Is This Release Ambiguous, Or Not?

Abdulla v Gross,

124 AD3d 1255 [4th Dept., 2015]

The release in this case had two, seemingly inconsistent, clauses. According to the first, it covered everything “from the beginning of the world.” According to the second, it covered one specific occurrence. Is either of the clauses controlling, or is the release ambiguous?

Plaintiff had two successive accidents in her home, and sued her landlord on the first. The parties reached a settlement, and counsel for the defendant thought it encompassed both accidents. The court held that the language of the release indicated otherwise, however, and so plaintiff’s action on the second accident was not barred.
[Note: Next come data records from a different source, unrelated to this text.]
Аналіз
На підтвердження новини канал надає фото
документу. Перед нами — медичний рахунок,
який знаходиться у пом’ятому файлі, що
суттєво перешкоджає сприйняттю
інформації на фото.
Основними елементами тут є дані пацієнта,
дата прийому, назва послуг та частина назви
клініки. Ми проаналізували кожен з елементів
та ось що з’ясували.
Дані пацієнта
Plaintiff’s first accident was in June of 2009, and her second on September 5 of the same year. As noted, she sued on the first accident only, but of course the second accident came up during disclosure, and defendant obtained disclosure on the injuries arising from it. The injuries were in fact related, with the plaintiff alleging that the September accident exacerbated the injuries sustained in June.

A settlement was reached in June of 2011, but plaintiff failed to send a release and stipulation of settlement until October 23, 2012. The “General Release” had in fact been executed by plaintiff in December of 2011. The defendant accepted the release and stipulation, paid on the settlement and filed the stipulation of discontinuance.

What counsel for the defendant did not know was that on the very last day of the limitations period, on September 5, 2012, the plaintiff had started a second action, based on the second accident. Defendant moved to dismiss the second action based on the release, arguing that the settlement was intended by the parties to encompass both accidents.

Since the result turns on the language of the release, we need to consider it.  As noted, it contains two seemingly inconsistent clauses, one general and one specific. As set forth by the Appellate Division:

“In relevant part, the release stated that defendant, in exchange for providing plaintiff with the agreed-upon settlement amount, was ‘released and forever discharged . . . from all manner of actions, causes of action, suits, . . . claims and demands whatsoever’ that plaintiff ‘ever had, now has or which [her] successors and assigns, heirs, executors or administrators, hereafter can, shall or may have for, upon or by reason of any matter, cause or thing whatsoever from the beginning of the world to the day of the date of those present . . . More specifically, for injuries sustained in a slip and fall incident which occurred on June 3, 2009, in the City of Lackawanna, County of Erie and State of New York.’ “

Interpretation of the language of a release follows the law of contracts, and the principle of interpretation here is the well-established one of ejusdem generis, or the idea that the specific terms limit the scope of the general terms. This makes sense, since if the general, unlimited clause is held to be controlling, the specific, limited clause would become superfluous.

Applying this principle leads to the conclusion that the release is not ambiguous at all, and releases the defendant only from claims arising from the first accident. That being the case, extrinsic evidence as to the parties’ intent becomes irrelevant.

The motion to dismiss was therefore held to have been properly denied, and the action on the second accident goes forward.